Exercise brief = Among the entries below, tally the lines that include "yang", and give the number alone.

# # # #

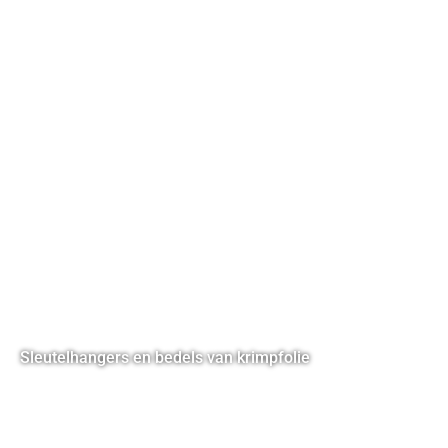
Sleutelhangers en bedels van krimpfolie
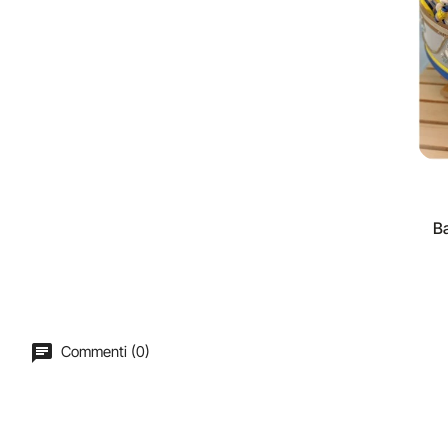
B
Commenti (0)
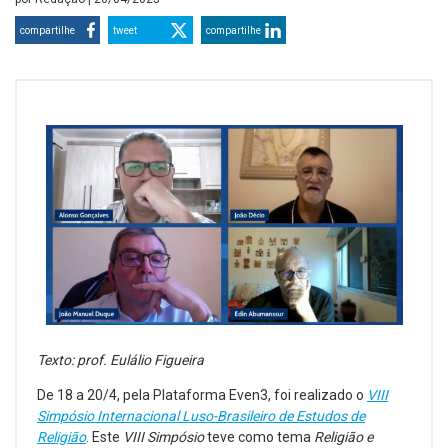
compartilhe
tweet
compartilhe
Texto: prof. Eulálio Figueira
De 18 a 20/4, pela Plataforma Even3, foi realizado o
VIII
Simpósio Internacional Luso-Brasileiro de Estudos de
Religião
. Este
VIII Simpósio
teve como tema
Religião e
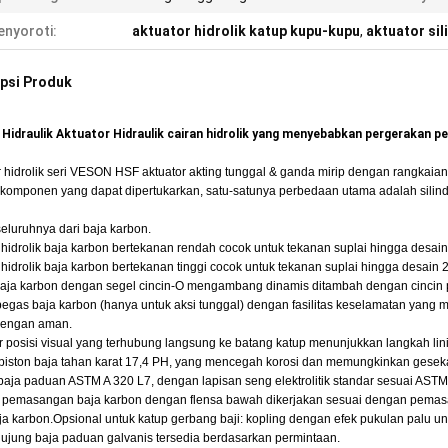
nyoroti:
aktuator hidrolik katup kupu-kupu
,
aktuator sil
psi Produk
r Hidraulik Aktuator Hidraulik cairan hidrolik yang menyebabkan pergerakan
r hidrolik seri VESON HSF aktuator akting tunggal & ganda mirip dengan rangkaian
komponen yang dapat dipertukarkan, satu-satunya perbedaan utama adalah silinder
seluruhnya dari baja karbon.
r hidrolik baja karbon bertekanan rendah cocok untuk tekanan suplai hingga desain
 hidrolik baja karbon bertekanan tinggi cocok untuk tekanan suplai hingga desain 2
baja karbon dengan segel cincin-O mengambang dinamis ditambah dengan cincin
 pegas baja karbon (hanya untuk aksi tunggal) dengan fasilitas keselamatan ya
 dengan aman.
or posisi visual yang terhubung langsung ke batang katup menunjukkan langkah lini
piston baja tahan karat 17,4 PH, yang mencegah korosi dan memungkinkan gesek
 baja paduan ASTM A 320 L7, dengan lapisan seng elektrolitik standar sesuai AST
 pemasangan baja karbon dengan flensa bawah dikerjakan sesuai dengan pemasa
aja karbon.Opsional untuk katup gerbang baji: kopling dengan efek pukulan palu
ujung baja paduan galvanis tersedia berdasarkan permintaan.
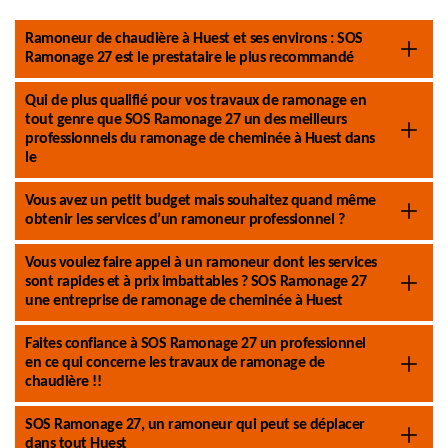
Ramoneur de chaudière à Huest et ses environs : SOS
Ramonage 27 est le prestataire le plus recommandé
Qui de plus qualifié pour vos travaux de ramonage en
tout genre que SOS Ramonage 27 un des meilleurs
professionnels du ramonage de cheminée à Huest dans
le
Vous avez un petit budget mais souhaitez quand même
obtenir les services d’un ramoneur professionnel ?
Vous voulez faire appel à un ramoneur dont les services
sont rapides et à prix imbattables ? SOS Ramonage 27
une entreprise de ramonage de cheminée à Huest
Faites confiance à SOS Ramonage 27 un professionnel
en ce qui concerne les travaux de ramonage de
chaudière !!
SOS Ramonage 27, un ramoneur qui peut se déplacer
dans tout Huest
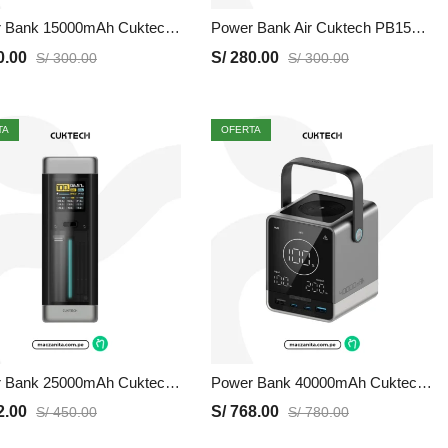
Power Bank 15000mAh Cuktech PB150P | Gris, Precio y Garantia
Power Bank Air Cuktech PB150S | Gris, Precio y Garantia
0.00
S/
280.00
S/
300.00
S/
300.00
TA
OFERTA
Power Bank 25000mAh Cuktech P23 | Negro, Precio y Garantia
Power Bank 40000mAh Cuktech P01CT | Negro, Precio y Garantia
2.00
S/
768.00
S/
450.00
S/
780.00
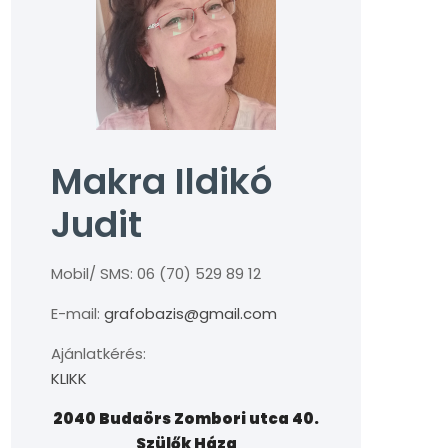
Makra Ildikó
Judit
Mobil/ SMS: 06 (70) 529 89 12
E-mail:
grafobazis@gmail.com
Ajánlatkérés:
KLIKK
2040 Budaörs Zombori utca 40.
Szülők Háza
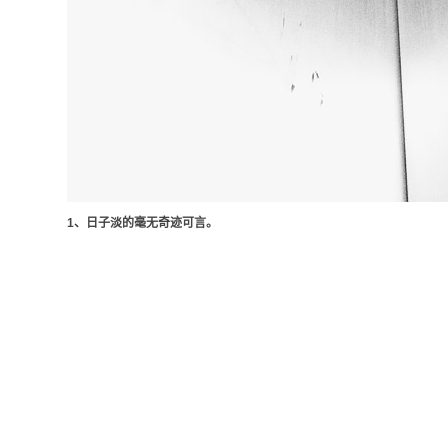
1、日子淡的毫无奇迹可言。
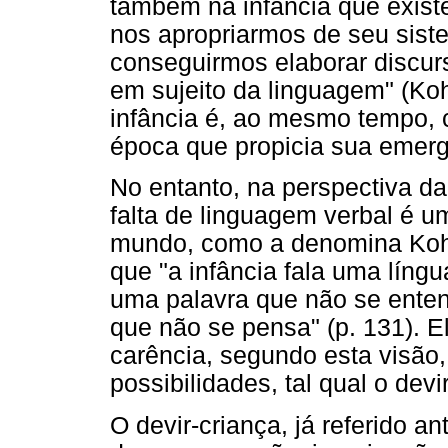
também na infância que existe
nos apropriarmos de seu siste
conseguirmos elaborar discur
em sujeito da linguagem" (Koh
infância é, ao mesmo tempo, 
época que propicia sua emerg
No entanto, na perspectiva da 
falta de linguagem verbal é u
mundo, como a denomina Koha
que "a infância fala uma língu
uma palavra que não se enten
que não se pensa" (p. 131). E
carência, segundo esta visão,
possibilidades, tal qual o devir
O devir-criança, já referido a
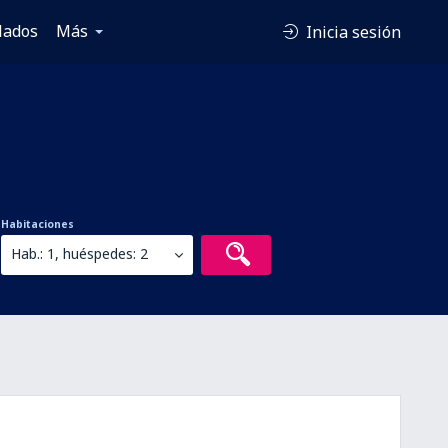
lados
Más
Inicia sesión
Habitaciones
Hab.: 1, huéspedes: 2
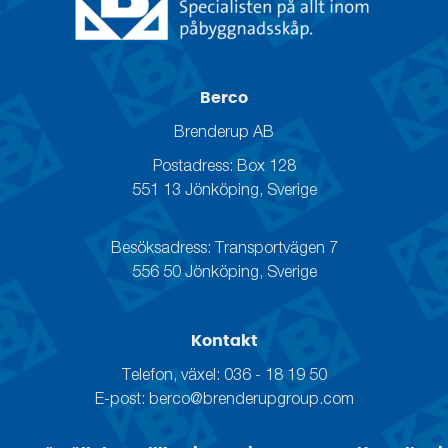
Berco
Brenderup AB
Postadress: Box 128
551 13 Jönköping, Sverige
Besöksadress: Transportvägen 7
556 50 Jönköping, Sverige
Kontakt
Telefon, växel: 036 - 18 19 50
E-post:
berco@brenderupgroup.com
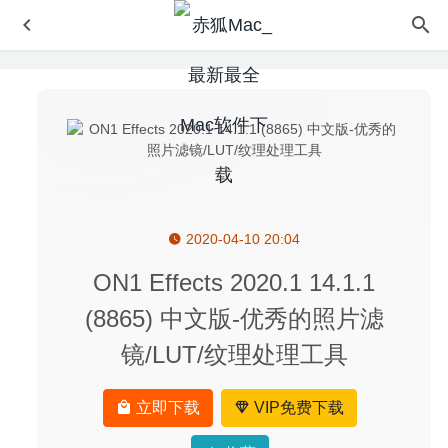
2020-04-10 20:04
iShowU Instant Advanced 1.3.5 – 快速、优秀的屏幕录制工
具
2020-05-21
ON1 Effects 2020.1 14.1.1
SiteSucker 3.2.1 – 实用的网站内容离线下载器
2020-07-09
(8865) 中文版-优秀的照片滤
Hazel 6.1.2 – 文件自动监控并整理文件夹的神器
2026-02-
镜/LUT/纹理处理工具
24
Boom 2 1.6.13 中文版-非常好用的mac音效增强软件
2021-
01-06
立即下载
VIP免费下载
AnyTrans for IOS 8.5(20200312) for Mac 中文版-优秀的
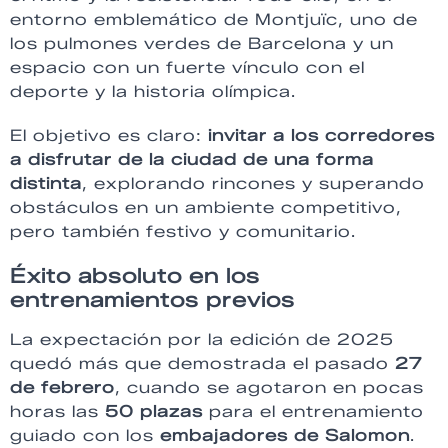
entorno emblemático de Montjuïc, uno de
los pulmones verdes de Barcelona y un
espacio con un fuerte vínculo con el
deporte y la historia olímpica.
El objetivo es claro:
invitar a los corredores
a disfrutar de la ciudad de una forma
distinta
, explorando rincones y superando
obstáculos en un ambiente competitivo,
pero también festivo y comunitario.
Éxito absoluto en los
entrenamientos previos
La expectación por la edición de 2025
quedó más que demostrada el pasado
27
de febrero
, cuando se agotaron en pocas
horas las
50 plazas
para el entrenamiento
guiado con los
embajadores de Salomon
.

# # # #

Exercise solution = 4